Jen is running the Half, so after I finish, I’m going to turn around and run the last part of her race with her. She too is more fit than she gives herself credit for; on Wed she did 8 x 400, all around 6:40 pace! I keep telling her that with a good year of training, she could be a real contender. Convincing her has been a tougher sell, however 🙂

Well, that’s it for now. Wish us luck and stay tuned here and on FB for tomorrow’s results!



Yesterday afternoon, I ran home under a great big blue sky of spring Alaska sun. It was 50F and there was just enough breeze to remind you’re just a few degrees off the Arctic Circle. I will say, this was exactly the type of run I looked forward to around Dec 21st, as I pulled on layer over layer and prepared for yet another run into the inky darkness with only my headlamp for company.


I also spent the first mile yesterday hobbling like a geriatric. There just is never a smartphone video camera around when you need it; I would have loved to capture that first mile. Honestly, I had to smile despite the morbidity residing in my quads. It didn’t get a whole lot better, either. Any stop or sudden deceleration was plain old painful. On top of it all, the fuel tank was a little low. 6.5 in the morning + 10.0 home in the afternoon = need for lots of calories. About a mile from home, the magnificent Tordrillo Range spilling sunshine and cloud break off my right shoulder, I stopped, stretched my tight calves, and honestly considered calling Jen for a ride home. By the time I made it through the door, all I could think about was food. I sat down in the pantry, ate half a bag of crappy snack mix, two handfuls of almonds, some kind of Japanese energy squeezy-thing and followed it up with a recovery shake. Gross.

If this sounds heinous to you and makes you wonder why I do this day after day, you’re getting it. The fact is, anyone who only has good things to say about running either a) runs less than he/she claims or b) is attempting to sell you something. Like fish oil.
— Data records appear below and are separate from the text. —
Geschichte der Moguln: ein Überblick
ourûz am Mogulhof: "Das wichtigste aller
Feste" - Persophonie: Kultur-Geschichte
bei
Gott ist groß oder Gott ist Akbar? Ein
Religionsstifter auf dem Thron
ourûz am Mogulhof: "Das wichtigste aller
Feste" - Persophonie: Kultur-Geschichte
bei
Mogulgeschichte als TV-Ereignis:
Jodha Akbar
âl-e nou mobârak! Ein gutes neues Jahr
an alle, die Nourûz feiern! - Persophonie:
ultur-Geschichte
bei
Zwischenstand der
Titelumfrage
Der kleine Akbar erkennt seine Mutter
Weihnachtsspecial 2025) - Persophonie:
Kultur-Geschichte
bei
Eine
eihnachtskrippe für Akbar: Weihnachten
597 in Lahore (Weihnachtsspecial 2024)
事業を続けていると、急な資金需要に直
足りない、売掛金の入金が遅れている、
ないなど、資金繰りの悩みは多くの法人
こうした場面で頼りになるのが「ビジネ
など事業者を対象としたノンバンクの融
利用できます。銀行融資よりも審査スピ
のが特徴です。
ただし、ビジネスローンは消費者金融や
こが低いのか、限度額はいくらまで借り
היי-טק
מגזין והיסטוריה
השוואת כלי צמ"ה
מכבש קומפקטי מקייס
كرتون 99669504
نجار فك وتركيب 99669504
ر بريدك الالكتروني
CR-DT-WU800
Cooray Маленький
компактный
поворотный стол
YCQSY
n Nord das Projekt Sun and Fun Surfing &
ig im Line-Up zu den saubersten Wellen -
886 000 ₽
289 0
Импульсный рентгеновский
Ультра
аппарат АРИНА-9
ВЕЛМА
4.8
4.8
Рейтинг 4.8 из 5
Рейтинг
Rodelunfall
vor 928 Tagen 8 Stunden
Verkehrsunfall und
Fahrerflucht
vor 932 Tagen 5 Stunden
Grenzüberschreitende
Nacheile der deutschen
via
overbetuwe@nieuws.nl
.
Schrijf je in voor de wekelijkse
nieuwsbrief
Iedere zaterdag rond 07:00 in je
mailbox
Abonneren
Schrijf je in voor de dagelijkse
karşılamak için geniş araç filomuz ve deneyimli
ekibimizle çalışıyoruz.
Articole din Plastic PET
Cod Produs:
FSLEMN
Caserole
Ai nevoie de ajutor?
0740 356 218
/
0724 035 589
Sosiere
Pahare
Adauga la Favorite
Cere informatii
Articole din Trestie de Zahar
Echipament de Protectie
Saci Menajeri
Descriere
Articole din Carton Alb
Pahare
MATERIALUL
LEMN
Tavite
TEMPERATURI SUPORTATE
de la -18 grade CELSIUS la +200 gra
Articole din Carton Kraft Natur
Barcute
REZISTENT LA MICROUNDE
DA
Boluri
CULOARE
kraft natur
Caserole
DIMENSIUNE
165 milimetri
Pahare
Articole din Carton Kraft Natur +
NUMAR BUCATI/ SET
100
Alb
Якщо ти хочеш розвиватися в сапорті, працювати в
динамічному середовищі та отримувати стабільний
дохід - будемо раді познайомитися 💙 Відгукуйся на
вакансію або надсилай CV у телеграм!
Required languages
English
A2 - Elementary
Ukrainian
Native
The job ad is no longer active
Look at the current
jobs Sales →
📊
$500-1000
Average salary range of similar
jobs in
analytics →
Or the “only running app you’ll ever need.”

Kneeling on the altar of the Great Truth Machine

The truth of it all: like John L. Parker put it in Once a Runner, running is “all joy and woe.” There are days when everything clicks and output is which despite effort being low, and those are the rare treasures. Everything else is the true substance of running, and it might hurt, but boy it hurts so good. Yesterday was just another reminder of why I love to run. It sucked starting a ten miler understanding that it was going to be a long, slow sufferfest. But man, it was awesome to be out there enjoying the vernal sunlight and to know that the more I hurt today, the stronger I become tomorrow.